* TASK DESCRIPTION:
Copy the records below exactly, starting at the line that contains "especialista em surfar a Pororoca." and ending at the line that contains "Philosophenkalender"; leave out any pictures.

* DATA FOR THE TASK:

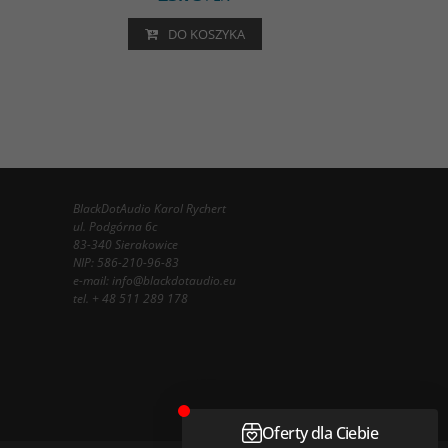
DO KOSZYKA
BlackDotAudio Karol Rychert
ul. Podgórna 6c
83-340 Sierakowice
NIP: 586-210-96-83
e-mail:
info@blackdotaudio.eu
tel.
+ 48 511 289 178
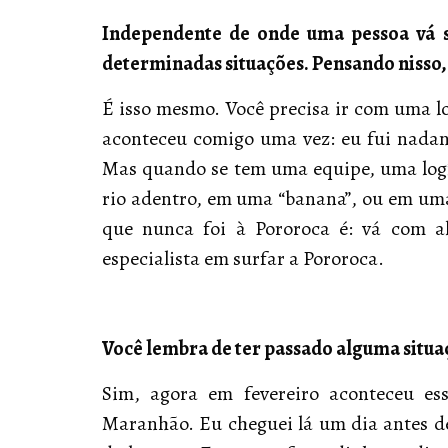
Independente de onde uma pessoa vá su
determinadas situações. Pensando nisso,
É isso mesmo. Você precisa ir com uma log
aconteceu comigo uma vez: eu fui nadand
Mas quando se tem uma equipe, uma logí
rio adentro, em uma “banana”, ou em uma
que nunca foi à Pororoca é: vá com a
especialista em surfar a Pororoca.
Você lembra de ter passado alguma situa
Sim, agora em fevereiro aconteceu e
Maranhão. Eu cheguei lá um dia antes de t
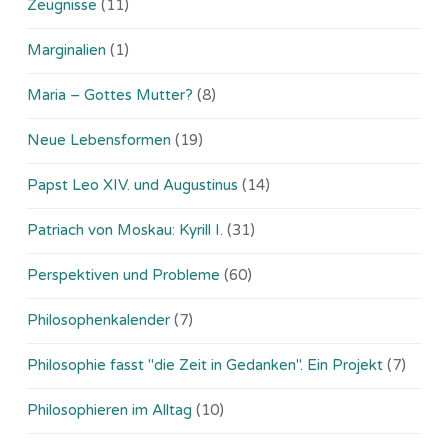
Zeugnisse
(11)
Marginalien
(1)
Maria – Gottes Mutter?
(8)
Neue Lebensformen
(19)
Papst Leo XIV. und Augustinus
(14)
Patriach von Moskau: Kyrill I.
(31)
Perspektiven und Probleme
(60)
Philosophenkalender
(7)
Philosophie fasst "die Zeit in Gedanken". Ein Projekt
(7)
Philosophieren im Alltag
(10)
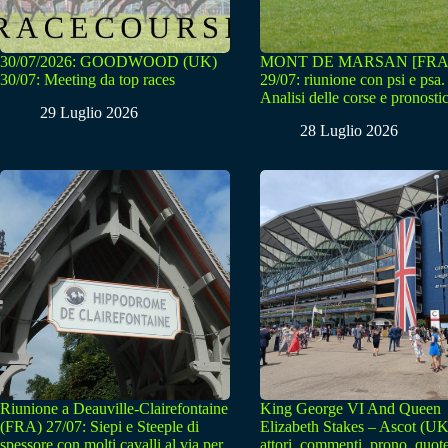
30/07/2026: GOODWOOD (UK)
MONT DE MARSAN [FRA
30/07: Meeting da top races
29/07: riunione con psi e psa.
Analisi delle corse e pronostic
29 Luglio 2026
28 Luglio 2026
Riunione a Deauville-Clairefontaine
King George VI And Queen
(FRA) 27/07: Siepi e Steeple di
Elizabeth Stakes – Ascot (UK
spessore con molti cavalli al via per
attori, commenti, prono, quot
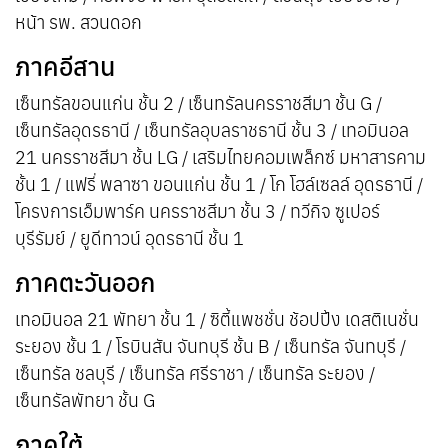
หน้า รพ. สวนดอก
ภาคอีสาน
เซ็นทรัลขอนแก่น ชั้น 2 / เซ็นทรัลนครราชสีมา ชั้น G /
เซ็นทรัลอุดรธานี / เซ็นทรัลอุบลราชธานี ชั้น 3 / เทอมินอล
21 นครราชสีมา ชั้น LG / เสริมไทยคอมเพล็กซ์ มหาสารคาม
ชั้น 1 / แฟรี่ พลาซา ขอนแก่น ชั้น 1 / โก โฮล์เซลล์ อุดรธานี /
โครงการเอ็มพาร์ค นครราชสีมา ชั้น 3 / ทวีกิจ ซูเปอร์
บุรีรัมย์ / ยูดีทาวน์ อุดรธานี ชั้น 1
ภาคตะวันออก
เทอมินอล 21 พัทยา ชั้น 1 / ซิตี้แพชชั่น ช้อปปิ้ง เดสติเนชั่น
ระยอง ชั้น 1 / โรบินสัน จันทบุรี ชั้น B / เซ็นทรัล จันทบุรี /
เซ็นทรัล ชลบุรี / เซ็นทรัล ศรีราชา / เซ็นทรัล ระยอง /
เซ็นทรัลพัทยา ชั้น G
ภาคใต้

==

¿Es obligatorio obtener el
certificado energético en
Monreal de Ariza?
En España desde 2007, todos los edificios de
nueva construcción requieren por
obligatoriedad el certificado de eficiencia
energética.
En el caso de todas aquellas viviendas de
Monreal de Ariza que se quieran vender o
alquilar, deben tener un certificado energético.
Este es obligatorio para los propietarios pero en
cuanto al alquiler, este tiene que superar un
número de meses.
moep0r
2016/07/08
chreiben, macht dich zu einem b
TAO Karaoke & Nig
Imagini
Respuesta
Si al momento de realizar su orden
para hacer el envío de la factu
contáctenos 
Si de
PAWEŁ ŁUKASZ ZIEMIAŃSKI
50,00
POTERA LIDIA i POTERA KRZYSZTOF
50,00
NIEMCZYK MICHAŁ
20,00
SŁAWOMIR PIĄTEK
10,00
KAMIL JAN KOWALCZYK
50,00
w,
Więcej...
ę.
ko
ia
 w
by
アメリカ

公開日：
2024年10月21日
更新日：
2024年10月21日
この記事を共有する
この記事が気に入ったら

* RESPONSE BOX:
especialista em surfar a Pororoca.
Você lembra de ter passado alguma situa
Sim, agora em fevereiro aconteceu e
Maranhão. Eu cheguei lá um dia antes de t
Zeugnisse
(11)
Marginalien
(1)
Maria – Gottes Mutter?
(8)
Neue Lebensformen
(19)
Papst Leo XIV. und Augustinus
(14)
Patriach von Moskau: Kyrill I.
(31)
Perspektiven und Probleme
(60)
Philosophenkalender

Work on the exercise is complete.